Understanding the Effectiveness of Large Language Models in Detecting Security Vulnerabilities (2311.16169v3)

Abstract: While automated vulnerability detection techniques have made promising progress in detecting security vulnerabilities, their scalability and applicability remain challenging. The remarkable performance of LLMs, such as GPT-4 and CodeLlama, on code-related tasks has prompted recent works to explore if LLMs can be used to detect vulnerabilities. In this paper, we perform a more comprehensive study by concurrently examining a higher number of datasets, languages and LLMs, and qualitatively evaluating performance across prompts and vulnerability classes while addressing the shortcomings of existing tools. Concretely, we evaluate the effectiveness of 16 pre-trained LLMs on 5,000 code samples from five diverse security datasets. These balanced datasets encompass both synthetic and real-world projects in Java and C/C++ and cover 25 distinct vulnerability classes. Overall, LLMs across all scales and families show modest effectiveness in detecting vulnerabilities, obtaining an average accuracy of 62.8% and F1 score of 0.71 across datasets.
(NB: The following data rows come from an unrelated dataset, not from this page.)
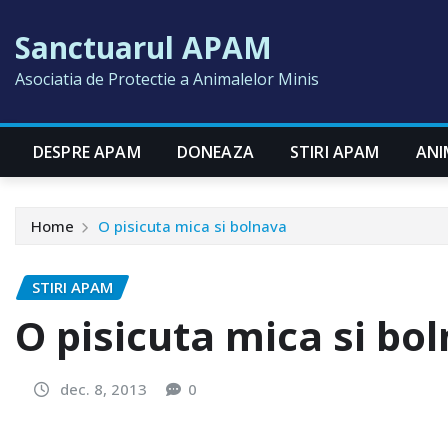
Skip
Sanctuarul APAM
to
content
Asociatia de Protectie a Animalelor Minis
DESPRE APAM
DONEAZA
STIRI APAM
ANI
Home
O pisicuta mica si bolnava
STIRI APAM
O pisicuta mica si bo
dec. 8, 2013
0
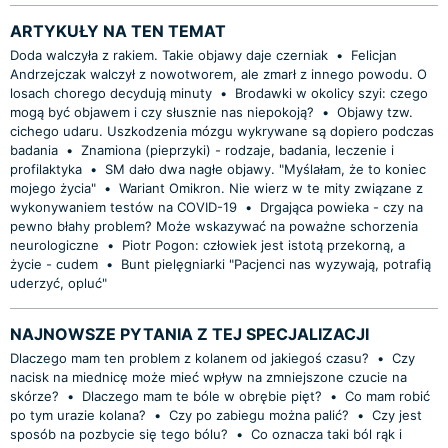
ARTYKUŁY NA TEN TEMAT
Doda walczyła z rakiem. Takie objawy daje czerniak
•
Felicjan
Andrzejczak walczył z nowotworem, ale zmarł z innego powodu. O
losach chorego decydują minuty
•
Brodawki w okolicy szyi: czego
mogą być objawem i czy słusznie nas niepokoją?
•
Objawy tzw.
cichego udaru. Uszkodzenia mózgu wykrywane są dopiero podczas
badania
•
Znamiona (pieprzyki) - rodzaje, badania, leczenie i
profilaktyka
•
SM dało dwa nagłe objawy. "Myślałam, że to koniec
mojego życia"
•
Wariant Omikron. Nie wierz w te mity związane z
wykonywaniem testów na COVID-19
•
Drgająca powieka - czy na
pewno błahy problem? Może wskazywać na poważne schorzenia
neurologiczne
•
Piotr Pogon: człowiek jest istotą przekorną, a
życie - cudem
•
Bunt pielęgniarki "Pacjenci nas wyzywają, potrafią
uderzyć, opluć"
NAJNOWSZE PYTANIA Z TEJ SPECJALIZACJI
Dlaczego mam ten problem z kolanem od jakiegoś czasu?
•
Czy
nacisk na miednicę może mieć wpływ na zmniejszone czucie na
skórze?
•
Dlaczego mam te bóle w obrębie pięt?
•
Co mam robić
po tym urazie kolana?
•
Czy po zabiegu można palić?
•
Czy jest
sposób na pozbycie się tego bólu?
•
Co oznacza taki ból rąk i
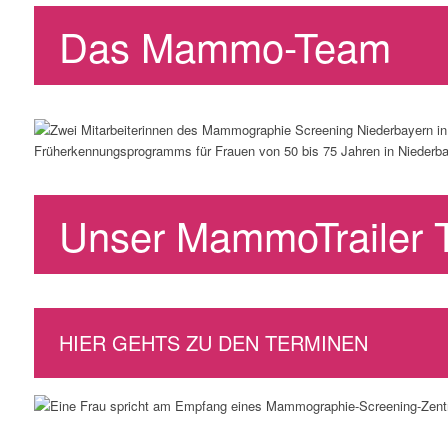
Das Mammo-Team
Unser MammoTrailer
HIER GEHTS ZU DEN TERMINEN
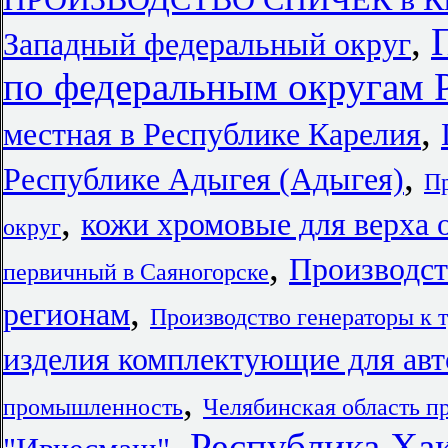
,
Западный федеральный округ
по федеральным округам 
,
местная в Республике Карелия
,
Республике Адыгея (Адыгея)
Пр
,
кожи хромовые для верха 
округ
,
Производст
первичный в Саяногорске
,
регионам
Производство генераторы к 
изделия комплектующие для ав
,
промышленность
Челябинская область п
,
Республика Ха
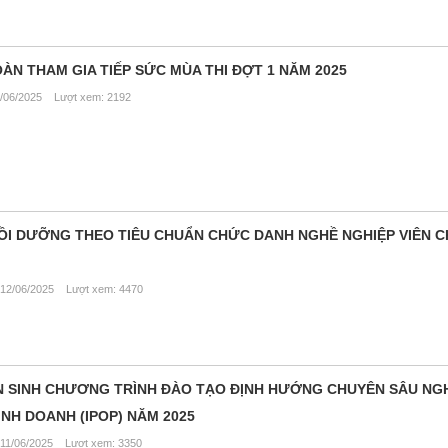
N THAM GIA TIẾP SỨC MÙA THI ĐỢT 1 NĂM 2025
/06/2025 Lượt xem: 2192
ỒI DƯỠNG THEO TIÊU CHUẨN CHỨC DANH NGHỀ NGHIỆP VIÊN 
12/06/2025 Lượt xem: 4470
SINH CHƯƠNG TRÌNH ĐÀO TẠO ĐỊNH HƯỚNG CHUYÊN SÂU NGH
 KINH DOANH (IPOP) NĂM 2025
11/06/2025 Lượt xem: 3350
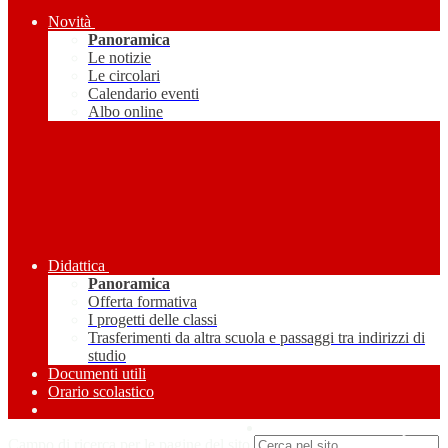
Novità
Panoramica
Le notizie
Le circolari
Calendario eventi
Albo online
Didattica
Panoramica
Offerta formativa
I progetti delle classi
Trasferimenti da altra scuola e passaggi tra indirizzi di
studio
Documenti utili
Orario scolastico
Amministrazione Trasparente
Campo di ricerca per le pagine del sito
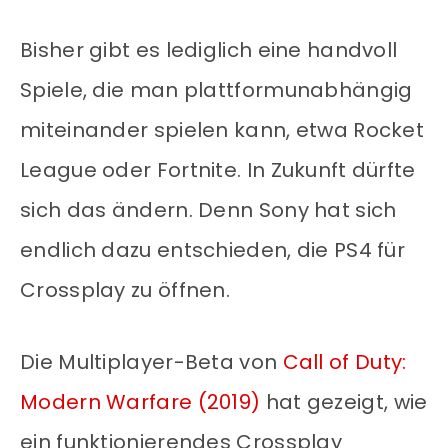
Bisher gibt es lediglich eine handvoll
Spiele, die man plattformunabhängig
miteinander spielen kann, etwa Rocket
League oder Fortnite. In Zukunft dürfte
sich das ändern. Denn Sony hat sich
endlich dazu entschieden, die PS4 für
Crossplay zu öffnen.
Die Multiplayer-Beta von
Call of Duty:
Modern Warfare (2019)
hat gezeigt, wie
ein funktionierendes Crossplay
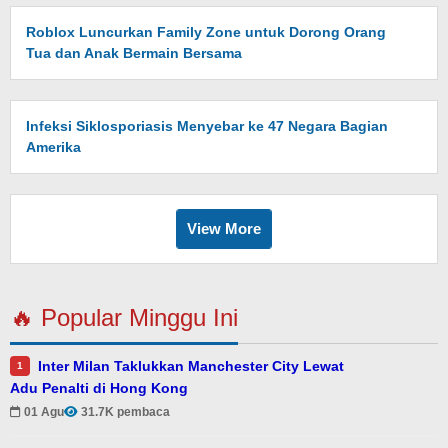
Roblox Luncurkan Family Zone untuk Dorong Orang
Tua dan Anak Bermain Bersama
Infeksi Siklosporiasis Menyebar ke 47 Negara Bagian
Amerika
View More
🔥 Popular Minggu Ini
Inter Milan Taklukkan Manchester City Lewat
1
Adu Penalti di Hong Kong
01 Agu
31.7K pembaca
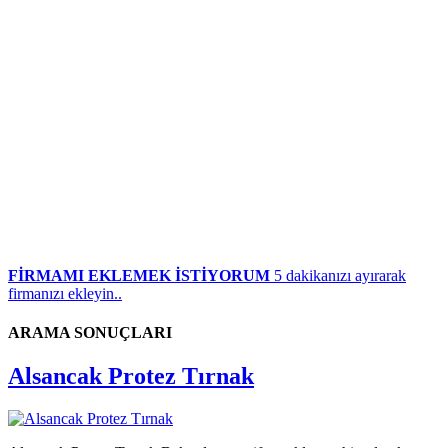
FİRMAMI EKLEMEK İSTİYORUM
5 dakikanızı ayırarak
firmanızı ekleyin..
ARAMA SONUÇLARI
Alsancak Protez Tırnak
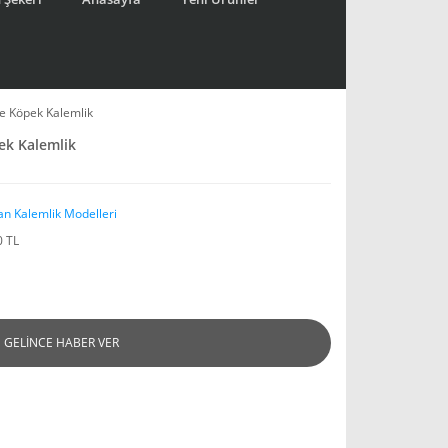
de Köpek Kalemlik
ek Kalemlik
an Kalemlik Modelleri
0 TL
GELİNCE HABER VER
They are significantly better at detecting vulnerabilities only requiring intra-procedural analysis, such as OS Command Injection and NULL Pointer Dereference. Moreover, they report higher accuracies on these vulnerabilities than popular static analysis tools, such as CodeQL. We find that advanced prompting strategies that involve step-by-step analysis significantly improve performance of LLMs on real-world datasets in terms of F1 score (by upto 0.18 on average). Interestingly, we observe that LLMs show promising abilities at performing parts of the analysis correctly, such as identifying vulnerability-related specifications and leveraging natural language information to understand code behavior (e.g., to check if code is sanitized). We expect our insights to guide future work on LLM-augmented vulnerability detection systems.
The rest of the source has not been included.